Assignment
The answer must be the data, repeated exactly.

-- Given data follows --

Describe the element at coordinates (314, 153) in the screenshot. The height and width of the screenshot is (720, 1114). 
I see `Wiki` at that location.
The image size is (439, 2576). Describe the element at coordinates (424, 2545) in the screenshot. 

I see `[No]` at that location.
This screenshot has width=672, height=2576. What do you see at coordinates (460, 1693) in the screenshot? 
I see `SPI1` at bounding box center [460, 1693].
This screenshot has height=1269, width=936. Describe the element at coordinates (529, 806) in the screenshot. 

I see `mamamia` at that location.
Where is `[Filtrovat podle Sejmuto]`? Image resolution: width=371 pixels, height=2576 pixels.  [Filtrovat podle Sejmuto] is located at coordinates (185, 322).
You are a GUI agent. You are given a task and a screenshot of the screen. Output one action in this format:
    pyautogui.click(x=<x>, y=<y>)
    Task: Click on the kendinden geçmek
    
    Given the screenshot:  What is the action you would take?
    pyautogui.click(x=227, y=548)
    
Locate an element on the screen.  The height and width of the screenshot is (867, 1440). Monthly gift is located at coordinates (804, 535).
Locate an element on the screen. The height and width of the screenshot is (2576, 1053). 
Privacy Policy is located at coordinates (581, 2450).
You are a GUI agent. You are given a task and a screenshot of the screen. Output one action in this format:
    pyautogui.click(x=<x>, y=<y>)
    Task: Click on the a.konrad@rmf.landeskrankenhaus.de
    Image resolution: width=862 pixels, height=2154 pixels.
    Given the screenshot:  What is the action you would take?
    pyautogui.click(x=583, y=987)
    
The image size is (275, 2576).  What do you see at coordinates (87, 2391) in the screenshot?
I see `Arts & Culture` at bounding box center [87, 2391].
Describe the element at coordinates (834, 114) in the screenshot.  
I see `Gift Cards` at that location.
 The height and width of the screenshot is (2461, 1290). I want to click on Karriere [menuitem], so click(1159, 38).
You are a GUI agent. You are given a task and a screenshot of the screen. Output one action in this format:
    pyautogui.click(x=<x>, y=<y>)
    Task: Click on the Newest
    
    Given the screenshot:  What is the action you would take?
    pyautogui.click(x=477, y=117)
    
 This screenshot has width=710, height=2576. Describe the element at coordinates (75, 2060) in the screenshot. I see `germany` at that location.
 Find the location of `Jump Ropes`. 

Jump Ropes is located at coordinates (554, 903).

-- Given data concluded --

Result
Describe the element at coordinates (314, 153) in the screenshot. The height and width of the screenshot is (720, 1114). 
I see `Wiki` at that location.
The image size is (439, 2576). Describe the element at coordinates (424, 2545) in the screenshot. 

I see `[No]` at that location.
This screenshot has width=672, height=2576. What do you see at coordinates (460, 1693) in the screenshot? 
I see `SPI1` at bounding box center [460, 1693].
This screenshot has height=1269, width=936. Describe the element at coordinates (529, 806) in the screenshot. 

I see `mamamia` at that location.
Where is `[Filtrovat podle Sejmuto]`? Image resolution: width=371 pixels, height=2576 pixels.  [Filtrovat podle Sejmuto] is located at coordinates (185, 322).
You are a GUI agent. You are given a task and a screenshot of the screen. Output one action in this format:
    pyautogui.click(x=<x>, y=<y>)
    Task: Click on the kendinden geçmek
    
    Given the screenshot:  What is the action you would take?
    pyautogui.click(x=227, y=548)
    
Locate an element on the screen.  The height and width of the screenshot is (867, 1440). Monthly gift is located at coordinates (804, 535).
Locate an element on the screen. The height and width of the screenshot is (2576, 1053). 
Privacy Policy is located at coordinates (581, 2450).
You are a GUI agent. You are given a task and a screenshot of the screen. Output one action in this format:
    pyautogui.click(x=<x>, y=<y>)
    Task: Click on the a.konrad@rmf.landeskrankenhaus.de
    Image resolution: width=862 pixels, height=2154 pixels.
    Given the screenshot:  What is the action you would take?
    pyautogui.click(x=583, y=987)
    
The image size is (275, 2576).  What do you see at coordinates (87, 2391) in the screenshot?
I see `Arts & Culture` at bounding box center [87, 2391].
Describe the element at coordinates (834, 114) in the screenshot.  
I see `Gift Cards` at that location.
 The height and width of the screenshot is (2461, 1290). I want to click on Karriere [menuitem], so click(1159, 38).
You are a GUI agent. You are given a task and a screenshot of the screen. Output one action in this format:
    pyautogui.click(x=<x>, y=<y>)
    Task: Click on the Newest
    
    Given the screenshot:  What is the action you would take?
    pyautogui.click(x=477, y=117)
    
 This screenshot has width=710, height=2576. Describe the element at coordinates (75, 2060) in the screenshot. I see `germany` at that location.
 Find the location of `Jump Ropes`. 

Jump Ropes is located at coordinates (554, 903).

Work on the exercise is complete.